THE CAPEX ARMS RACE
Google's $190B 2026 capex would exceed the entire annual GDP of Hungary. Four hyperscalers — Google, Microsoft, Meta, Amazon — are collectively spending over $500B/year on AI infrastructure, the largest concentrated industrial buildout since the postwar interstate highway system.
WHAT A TOKEN IS
A token is roughly three-quarters of an English word — the atomic unit a language model reads and writes. 3.2 quadrillion tokens per month means Google's models are processing the equivalent of every book ever published, several times over, every day.
THE INFERENCE ECONOMY
Training a frontier model is a one-time cost of hundreds of millions. Serving it — inference — is a recurring cost that scales with users. The economic gravity has flipped: by 2026, inference is roughly 80% of compute spend at the major labs, not training.
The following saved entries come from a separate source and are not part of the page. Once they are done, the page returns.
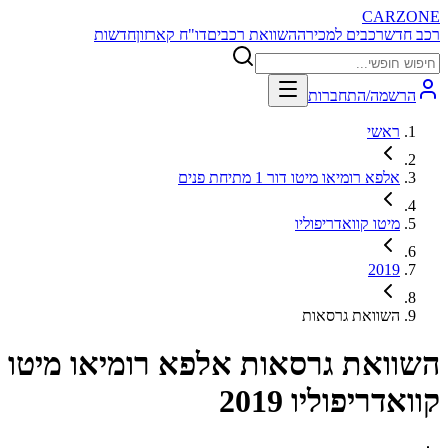
CARZONE
רכב חדש
רכבים למכירה
השוואת רכבים
דו"ח קארזון
חדשות
הרשמה/התחברות
ראשי
אלפא רומיאו מיטו דור 1 מתיחת פנים
מיטו קוואדריפוליו
2019
השוואת גרסאות
השוואת גרסאות
אלפא רומיאו מיטו
קוואדריפוליו 2019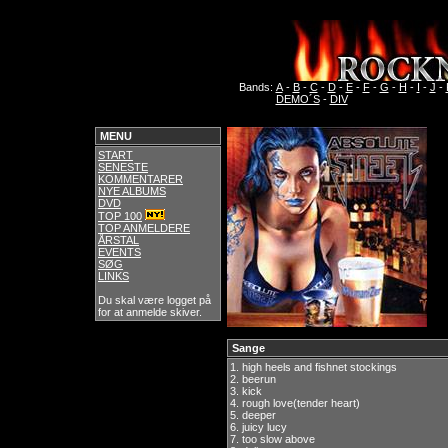
Bands:
A
-
B
-
C
-
D
-
E
-
F
-
G
-
H
-
I
-
J
-
DEMO´S
-
DIV
MENU
START
SENESTE
KOMMENTARER
NYE ALBUMS
DVD
TOP 100
TOP ANMELDERE
ÅRSTAL
EVENTS
SØG
LINKS
Du skal være logget på
for at anmelde skiver.
Sange
1.
high heels and fishnet stockings
2.
beerun
3.
kick
4.
rough love(tender heart)
5.
deeper
6.
juicy lucy
7.
too slow above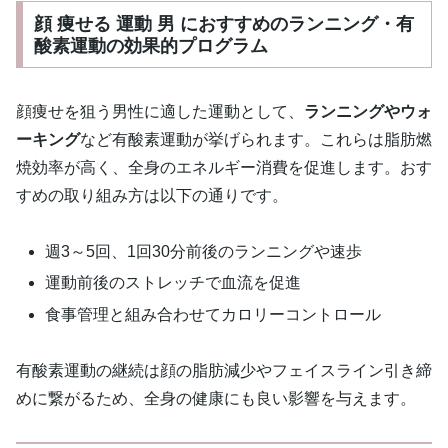
顔 痩せる 運動 男 におすすめのランニング・有
酸素運動の効果的プログラム
顔痩せを狙う男性に適した運動として、
ランニングやウォ
ーキング
など有酸素運動が挙げられます。これらは脂肪燃
焼効率が高く、全身のエネルギー消費を促進します。おす
すめの取り組み方は以下の通りです。
週3～5回、1回30分前後のランニングや速歩
運動前後のストレッチで血流を促進
食事管理と組み合わせてカロリーコントロール
有酸素運動の継続は顔の脂肪減少やフェイスライン引き締
めに繋がるため、全身の健康にも良い影響を与えます。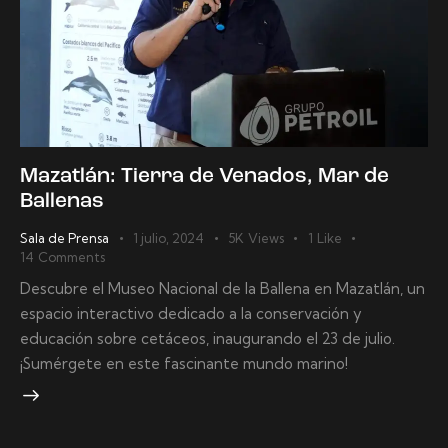
Mazatlán: Tierra de Venados, Mar de
Ballenas
Sala de Prensa
1 julio, 2024
5K
Views
1
Like
14
Comments
Descubre el Museo Nacional de la Ballena en Mazatlán, un
espacio interactivo dedicado a la conservación y
educación sobre cetáceos, inaugurando el 23 de julio.
¡Sumérgete en este fascinante mundo marino!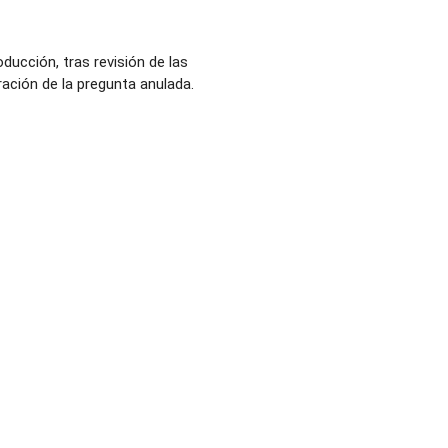
ducción, tras revisión de las
ración de la pregunta anulada.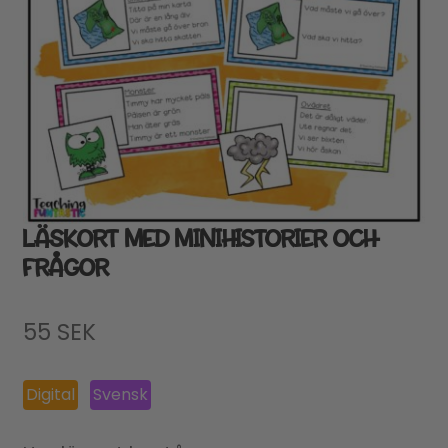
LÄSKORT MED MINIHISTORIER OCH
FRÅGOR
55
SEK
Digital
Svensk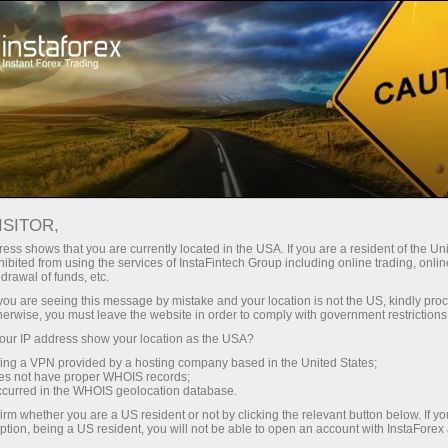
Кичик
спредлар — катта фойда
ISITOR,
ess shows that you are currently located in the USA. If you are a resident of the Uni
Ҳар бир депозит учун
ibited from using the services of InstaFintech Group including online trading, online
InstaForex билан сиз ҳақиқатан
drawal of funds, etc.
рақобатбардош имкониятларга
30% бонус
k you are seeing this message by mistake and your location is not the US, kindly pro
эга бўласиз: 1:5000 гача кредит
herwise, you must leave the website in order to comply with government restrictions
елкаси, бозордаги энг яхши
ur IP address show your location as the USA?
Савдода
спред ва комиссиялардан бири,
sing a VPN provided by a hosting company based in the United States;
шунингдек акциялар ва
oes not have proper WHOIS records;
ва трассада тезлик
occurred in the WHOIS geolocation database.
индекслар билан савдо қилиш
irm whether you are a US resident or not by clicking the relevant button below. If y
учун қулай шартлар.
ption, being a US resident, you will not be able to open an account with InstaForex
Шахсий совға жекпоти
Биз савдони янада жозибадор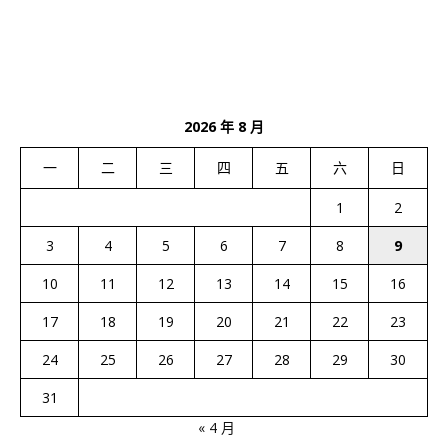
2026 年 8 月
一
二
三
四
五
六
日
1
2
3
4
5
6
7
8
9
10
11
12
13
14
15
16
17
18
19
20
21
22
23
24
25
26
27
28
29
30
31
« 4 月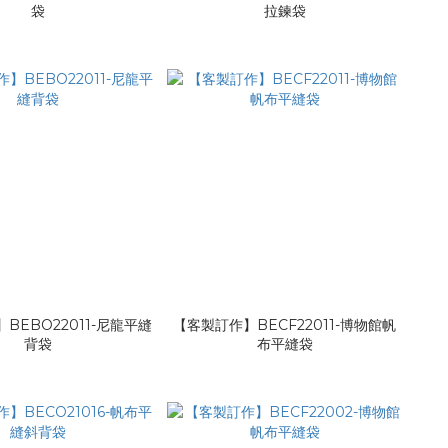
袋
拉鍊袋
BEBO22011-尼龍平縫
【客製訂作】BECF22011-博物館帆
背袋
布平縫袋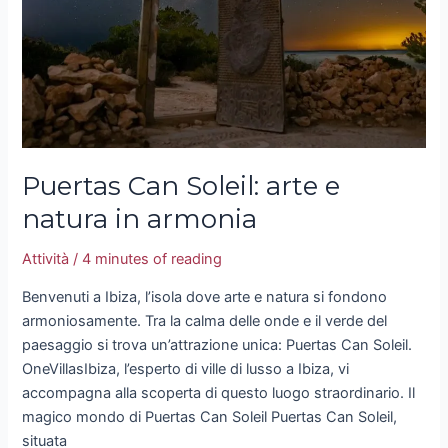
natura
in
armonia
Puertas Can Soleil: arte e
natura in armonia
Attività
/
4 minutes of reading
Benvenuti a Ibiza, l’isola dove arte e natura si fondono
armoniosamente. Tra la calma delle onde e il verde del
paesaggio si trova un’attrazione unica: Puertas Can Soleil.
OneVillasIbiza, l’esperto di ville di lusso a Ibiza, vi
accompagna alla scoperta di questo luogo straordinario. Il
magico mondo di Puertas Can Soleil Puertas Can Soleil,
situata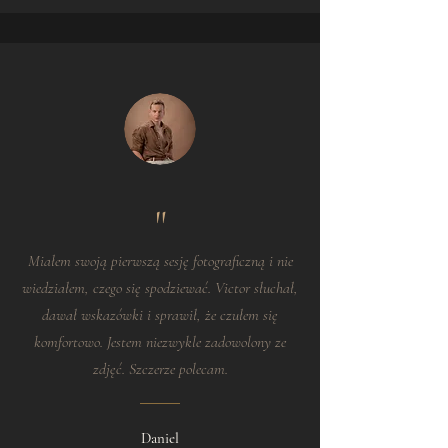
"
Miałem swoją pierwszą sesję fotograficzną i nie
wiedziałem, czego się spodziewać. Victor słuchał,
dawał wskazówki i sprawił, że czułem się
komfortowo. Jestem niezwykle zadowolony ze
zdjęć. Szczerze polecam.
Daniel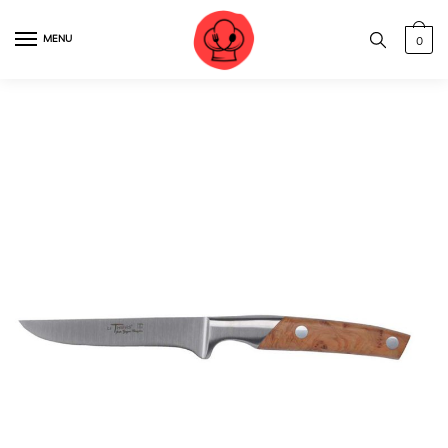
MENU
0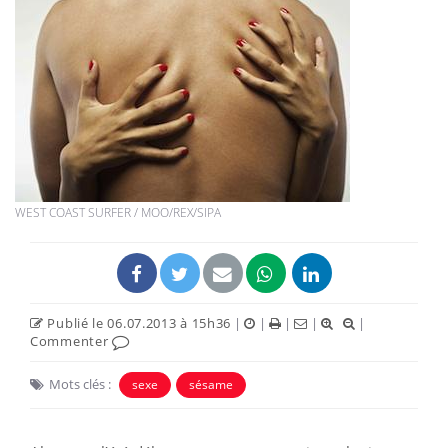
WEST COAST SURFER / MOO/REX/SIPA
Publié le 06.07.2013 à 15h36
|
|
|
|
|
Commenter
Mots clés :
sexe
sésame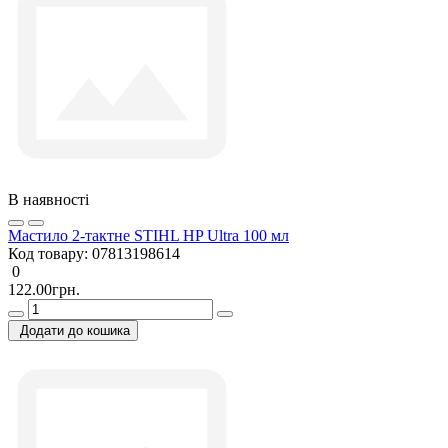
В наявності
Мастило 2-тактне STIHL HP Ultra 100 мл
Код товару:
07813198614
0
122.00грн.
Додати до кошика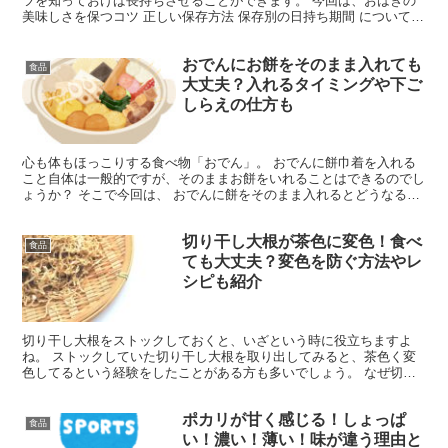
ツを知っておけば長持ちさせることができます。 今回は、おはぎの
美味しさを保つコツ 正しい保存方法 保存別の日持ち期間 についてご
紹介します。 おはぎの美味しさを保つコツは？ お...
おでんにお餅をそのまま入れても
食品
大丈夫？入れるタイミングや下ご
しらえの仕方も
心も体もほっこりする食べ物「おでん」。 おでんに餅巾着を入れる
こと自体は一般的ですが、そのままお餅をいれることはできるのでし
ょうか？ そこで今回は、 おでんに餅をそのまま入れるとどうなるか
お餅を鍋に入れるタイミング 餅巾着の下ごしらえの仕...
切り干し大根が茶色に変色！食べ
食品
ても大丈夫？変色を防ぐ方法やレ
シピも紹介
切り干し大根をストックしておくと、いざという時に役立ちますよ
ね。 ストックしていた切り干し大根を取り出してみると、茶色く変
色してるという経験をしたことがある方も多いでしょう。 なぜ切り
干し大根が茶色く変色するのでしょうか。 変色してしまった...
ポカリが甘く感じる！しょっぱ
食品
い！濃い！薄い！味が違う理由と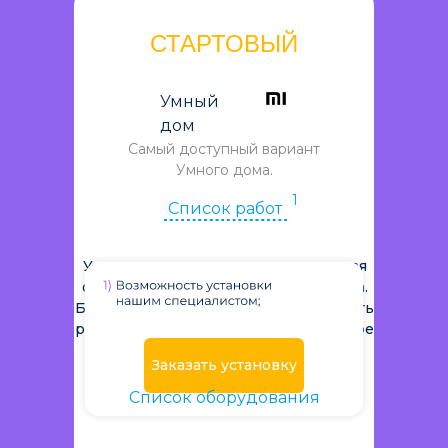
СТАРТОВЫЙ
Умный
дом
Самый доступный вариант
Умного дома.
1
Список работ
Управление освещением и охранная
функция. Самостоятельная установка.
Беспроводное решение. Возможность
расширения функционала. Бесплатное
мобильное приложение.
Заказать установку
4
Список оборудования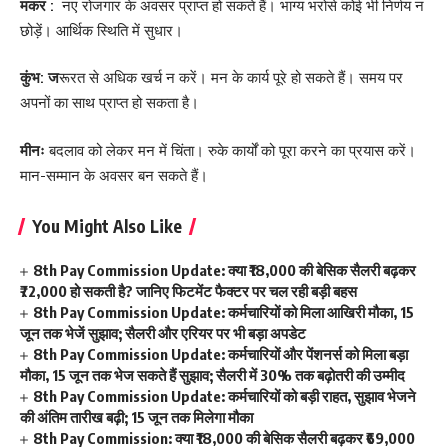
मकर :
नए रोजगार के अवसर प्राप्त हो सकते हैं। भाग्य भरोसे कोई भी निर्णय न
छोड़ें। आर्थिक स्थिति में सुधार।
कुंभ: ज
रूरत से अधिक खर्च न करें। मन के कार्य पूरे हो सकते हैं। समय पर
अपनों का साथ प्राप्त हो सकता है।
मीनः
बदलाव को लेकर मन में चिंता। रुके कार्यों को पूरा करने का प्रयास करें।
मान-सम्मान के अवसर बन सकते हैं।
You Might Also Like
8th Pay Commission Update: क्या ₹18,000 की बेसिक सैलरी बढ़कर
₹72,000 हो सकती है? जानिए फिटमेंट फैक्टर पर चल रही बड़ी बहस
8th Pay Commission Update: कर्मचारियों को मिला आखिरी मौका, 15
जून तक भेजें सुझाव; सैलरी और एरियर पर भी बड़ा अपडेट
8th Pay Commission Update: कर्मचारियों और पेंशनर्स को मिला बड़ा
मौका, 15 जून तक भेज सकते हैं सुझाव; सैलरी में 30% तक बढ़ोतरी की उम्मीद
8th Pay Commission Update: कर्मचारियों को बड़ी राहत, सुझाव भेजने
की अंतिम तारीख बढ़ी; 15 जून तक मिलेगा मौका
8th Pay Commission: क्या ₹18,000 की बेसिक सैलरी बढ़कर ₹69,000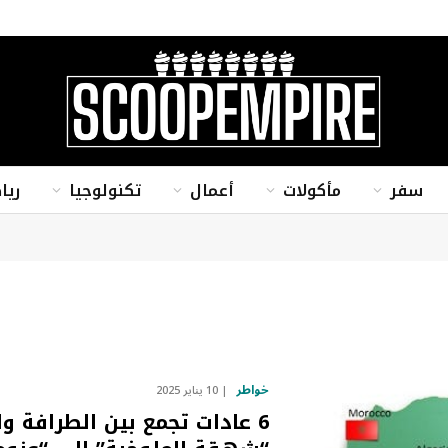
سفر
مأكولات
أعمال
تكنولوجيا
ريا
خواطر
10 يناير 2025
6 عادات تجمع بين الطرافة وا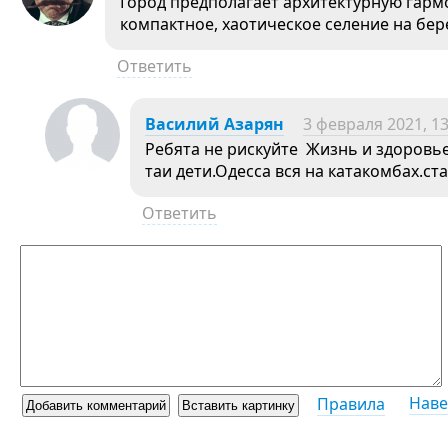
Город предполагает архитектурную гармо
компактное, хаотическое селение на бер
Ответить
Василий Азарян
3 февраля 2021, 13
Ребята не рискуйте Жизнь и здоровье
таи дети.Одесса вся на катакомбах.ст
Ответить
Наве
Правила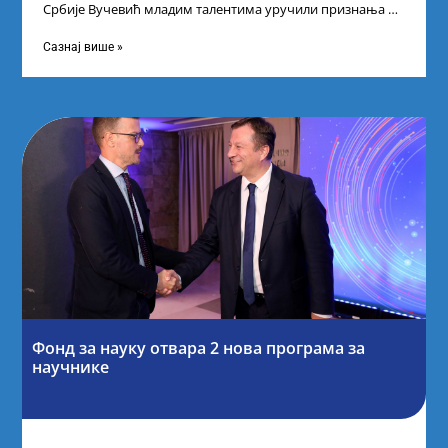
Србије Вучевић младим талентима уручили признања У
Палати Србија уприличен је пријем за
Сазнај више »
Фонд за науку отвара 2 нова програма за
научнике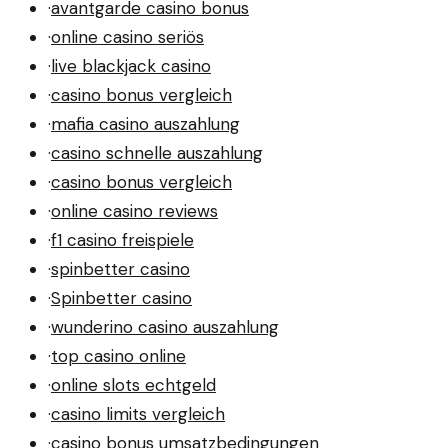
·
avantgarde casino bonus
·
online casino seriös
·
live blackjack casino
·
casino bonus vergleich
·
mafia casino auszahlung
·
casino schnelle auszahlung
·
casino bonus vergleich
·
online casino reviews
·
f1 casino freispiele
·
spinbetter casino
·
Spinbetter casino
·
wunderino casino auszahlung
·
top casino online
·
online slots echtgeld
·
casino limits vergleich
·
casino bonus umsatzbedingungen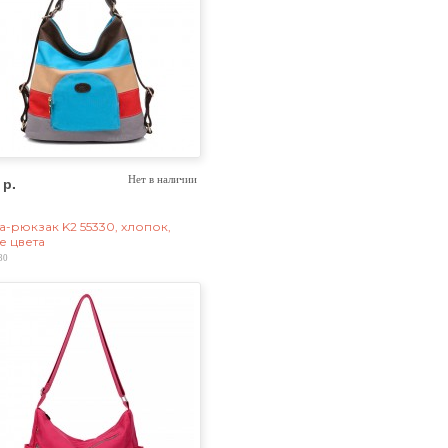
 р.
Нет в наличии
а-рюкзак K2 55330, хлопок,
е цвета
30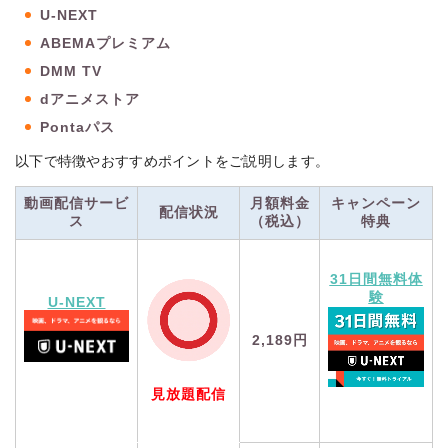
U-NEXT
ABEMAプレミアム
DMM TV
dアニメストア
Pontaパス
以下で特徴やおすすめポイントをご説明します。
動画配信サービ
月額料金
キャンペーン
配信状況
ス
（税込）
特典
31日間無料体
験
U-NEXT
2,189円
見放題配信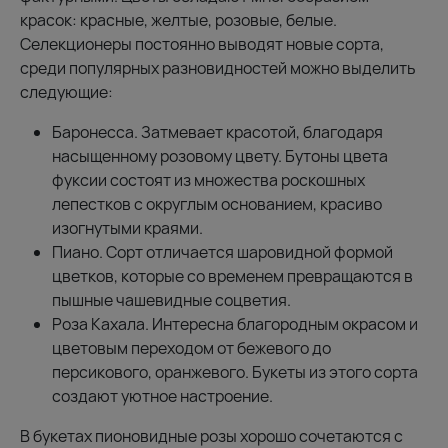
красок: красные, желтые, розовые, белые.
Селекционеры постоянно выводят новые сорта,
среди популярных разновидностей можно выделить
следующие:
Баронесса. Затмевает красотой, благодаря
насыщенному розовому цвету. Бутоны цвета
фуксии состоят из множества роскошных
лепестков с округлым основанием, красиво
изогнутыми краями.
Пиано. Сорт отличается шаровидной формой
цветков, которые со временем превращаются в
пышные чашевидные соцветия.
Роза Кахала. Интересна благородным окрасом и
цветовым переходом от бежевого до
персикового, оранжевого. Букеты из этого сорта
создают уютное настроение.
В букетах пионовидные розы хорошо сочетаются с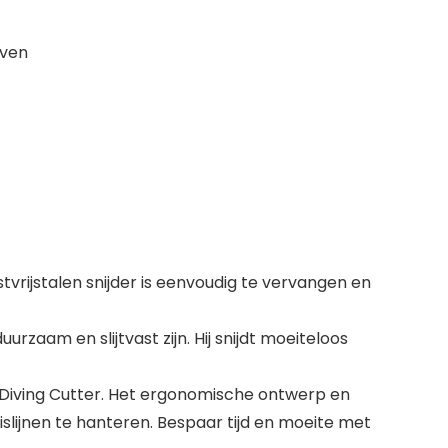
even
vrijstalen snijder is eenvoudig te vervangen en
rzaam en slijtvast zijn. Hij snijdt moeiteloos
 Diving Cutter. Het ergonomische ontwerp en
slijnen te hanteren. Bespaar tijd en moeite met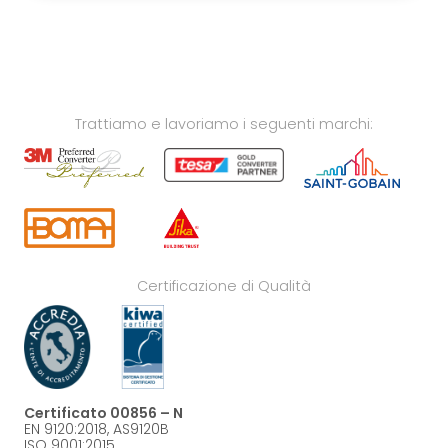
Trattiamo e lavoriamo i seguenti marchi:
Certificazione di Qualità
Certificato 00856 – N
EN 9120:2018, AS9120B
ISO 9001:2015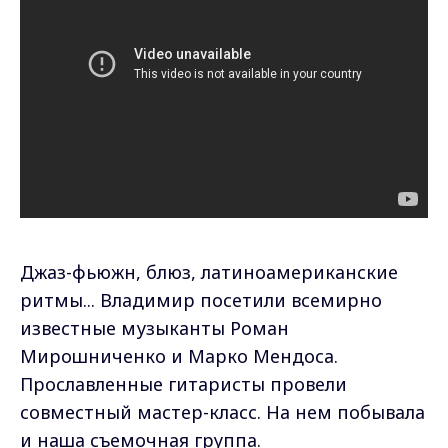
Джаз-фьюжн, блюз, латиноамериканские
ритмы... Владимир посетили всемирно
известные музыканты Роман
Мирошниченко и Марко Мендоса.
Прославленные гитаристы провели
совместный мастер-класс. На нем побывала
и наша съемочная группа.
Whoever serves tokens cheapest wins.
THE MCP STANDARD
Model Context Protocol, introduced by Anthropic in late 2024, is an open standard that lets an AI agent connect to external tools — databases, APIs, file systems — through a uniform interface. It is becoming the USB-C of agentic AI: every major lab now supports it, breaking the walled-garden lock-in that defined the first wave of chatbots.
THE POWER CONSTRAINT
A single Nvidia GB200 rack draws 120 kilowatts — roughly 100 homes. Google's planned datacenter expansion will require an estimated 15 GW of new electricity capacity by 2030, equivalent to fifteen nuclear reactors. The bottleneck is no longer chips or capital; it is the grid.
THE BUBBLE QUESTION
Comparisons to the 1999 telecom buildout are unavoidable: WorldCom and Global Crossing laid millions of miles of dark fiber on the bet that demand would absorb it. Most went bankrupt; the fiber was eventually used. The question for AI capex is not whether the infrastructure gets used, but whether the companies building it survive long enough to monetize it.